ComfyUI Inpainting models barely apply any change even at denoise 1

When using an inpainting model there's almost no change happening to the masked region, even with a denoise value of 1. However, when using the same flow with a regular model it seems to work.

With inpainting model: Screenshot from 2023-08-11 03-51-21

With regular model: Screenshot from 2023-08-11 03-56-49

Aug 11 '23 00:08 ramyma

Inpaint models need the "VAE Encode for inpaint" node or else it does that.

Aug 11 '23 01:08 comfyanonymous

But with "VAE Encode for inpaint" it's not usable with low denoise values; as it adds a grey fill to the masked region

Aug 11 '23 01:08 ramyma

That grey fill is what the inpaint model expects.

Aug 11 '23 01:08 comfyanonymous

This is how it looks with denoise 0.5: Screenshot from 2023-08-11 04-15-43

Aug 11 '23 01:08 ramyma

Is there a way to replicate A1111's inpaint with an inpainting model and fill method "original?

Aug 11 '23 01:08 ramyma

Is there a way to replicate A1111's inpaint with an inpainting model and fill method "original?

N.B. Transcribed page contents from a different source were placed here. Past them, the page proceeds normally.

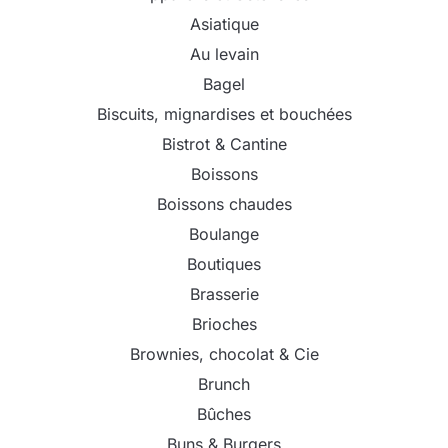
Asiatique
Au levain
Bagel
Biscuits, mignardises et bouchées
Bistrot & Cantine
Boissons
Boissons chaudes
Boulange
Boutiques
Brasserie
Brioches
Brownies, chocolat & Cie
Brunch
Bûches
Buns & Burgers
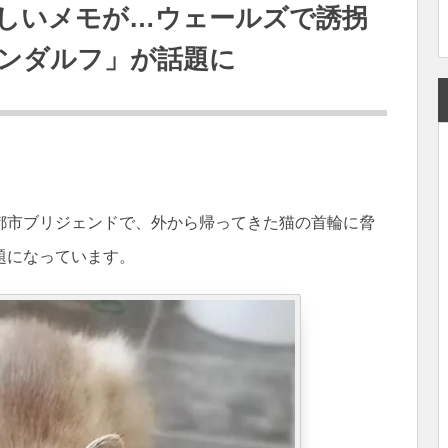
しいメモが…ウェールズで誘拐
ンダルフ」が話題に
都市ブリジェンドで、外から帰ってきた猫の首輪に脅
題になっています。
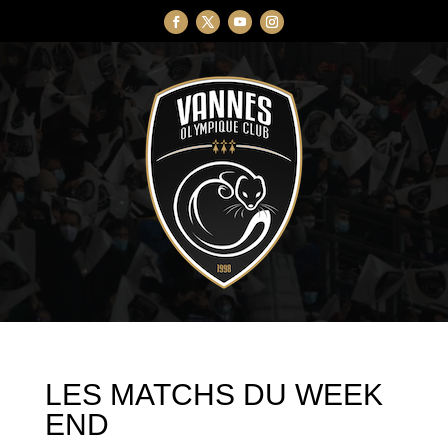
LES MATCHS DU WEEK
END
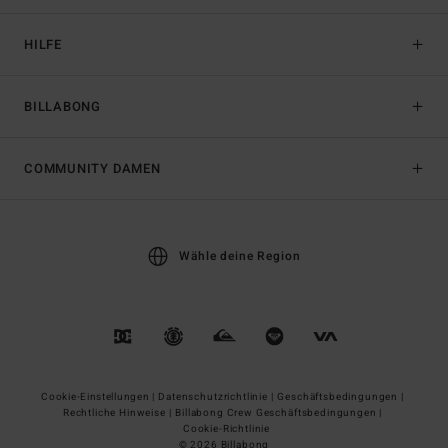
HILFE
BILLABONG
COMMUNITY DAMEN
Wähle deine Region
Cookie-Einstellungen |
Datenschutzrichtlinie |
Geschäftsbedingungen |
Rechtliche Hinweise |
Billabong Crew Geschäftsbedingungen |
Cookie-Richtlinie
© 2026 Billabong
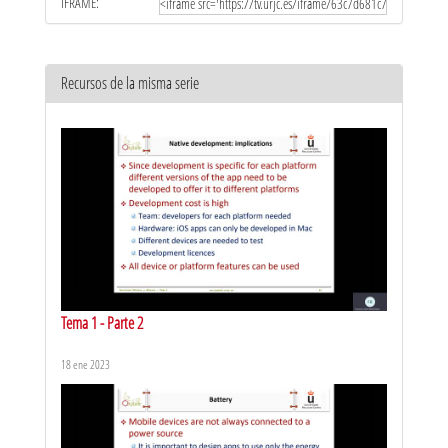
IFRAME:
Recursos de la misma serie
Tema 1 - Parte 2
18 ene 2023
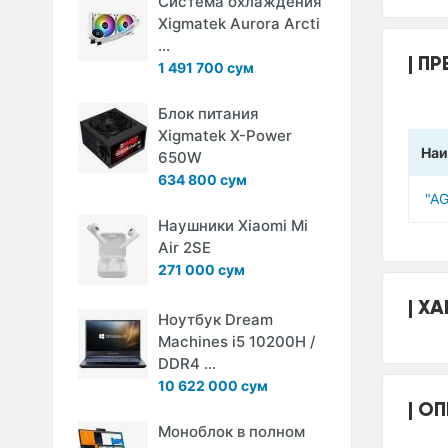
Система охлаждения
Xigmatek Aurora Arcti
...
ПР
1 491 700 сум
Блок питания
Xigmatek X-Power
Наи
650W
634 800 сум
"A
Наушники Xiaomi Mi
Air 2SE
271 000 сум
ХА
Ноутбук Dream
Machines i5 10200H /
DDR4 ...
10 622 000 сум
ОП
Моноблок в полном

You have to use SetLatentNoise instead of VAEEncode (for inpaint)

Aug 11 '23 02:08 ltdrdata

Is there a way to replicate A1111's inpaint with an inpainting model and fill method "original?

You have to use SetLatentNoise instead of VAEEncode (for inpaint)

@ltdrdata VAEEncode should be used with inpainting models accourding to @comfyanonymous: https://github.com/comfyanonymous/ComfyUI/issues/1186#issuecomment-1674105576

Also, I used SetLatentNoise in my first comment (check the screenshots) https://github.com/comfyanonymous/ComfyUI/issues/1186#issue-1846063953

Aug 11 '23 02:08 ramyma

If you want to use any of the original image, im fairly sure you need to make use of the setlatentnoise method and normal model rather than inpaint model. coupla tutorials that might help ya out I made. https://youtu.be/g9JXx4ik_rc - basic masking stuff https://youtu.be/Yc13jDr9VRk - advanced masking and compositing stuff

Aug 11 '23 03:08 Ferniclestix

I've already tried the proposed workflows, however, the reason I opened this issue is that there is a missing functionality when using inpainting models; having a denoise value lower than 1 while using the original pixel values of the input image, this is one of the main benefits of using an inpainting model. Here's an example from A1111: Screenshot from 2023-08-11 13-32-18

As you can see the consistency is much better than using a denoise value of 1 with "VAE Encode for inpaint" and an inpainting model.

Aug 11 '23 10:08 ramyma

Did you find a solution for this, that damn gray also affects the color of inpainting if the area is large.

Aug 12 '23 20:08 Lalimec

Did you find a solution for this, that damn gray also affects the color of inpainting if the area is large.

No, I was hoping I would get an answer here. I believe it's an issue/missing feature.

Aug 13 '23 00:08 ramyma

did you try this https://github.com/comfyanonymous/ComfyUI/issues/668

Aug 13 '23 01:08 Lalimec

did you try this #668

Yes, but it doesn't seem to have a noticeable effect with inpainting models

Aug 13 '23 02:08 ramyma

I also had the same problem. Even if a month has passed, I will leave my observations here, maybe it will be useful to someone. The inpaint model really doesn't work the same way as in A1111. It is necessary to use VAE Encode (for inpainting) and select the mask exactly along the edges of the object. In the first example (Denoise Strength 0.71), I selected only the lips, and the model repainted them green, almost leaving a slight smile of the original image. In the second example (Denoise Strength 0.8) I masked the entire mouth area - and the model drew green lips, but lost the original concept. Set Latent Noise Mask does not work for the Inpaint model. 2023-09-14_19-36-06 2023-09-14_19-45-23 Sorry for a little mess on a screen :)

Sep 14 '23 17:09 sinelka

Definitely agree that it's an issue and I hope ot gets resolved. Right now, inpaintng in ComfyUI is deeply inferior to A1111, which is letdown..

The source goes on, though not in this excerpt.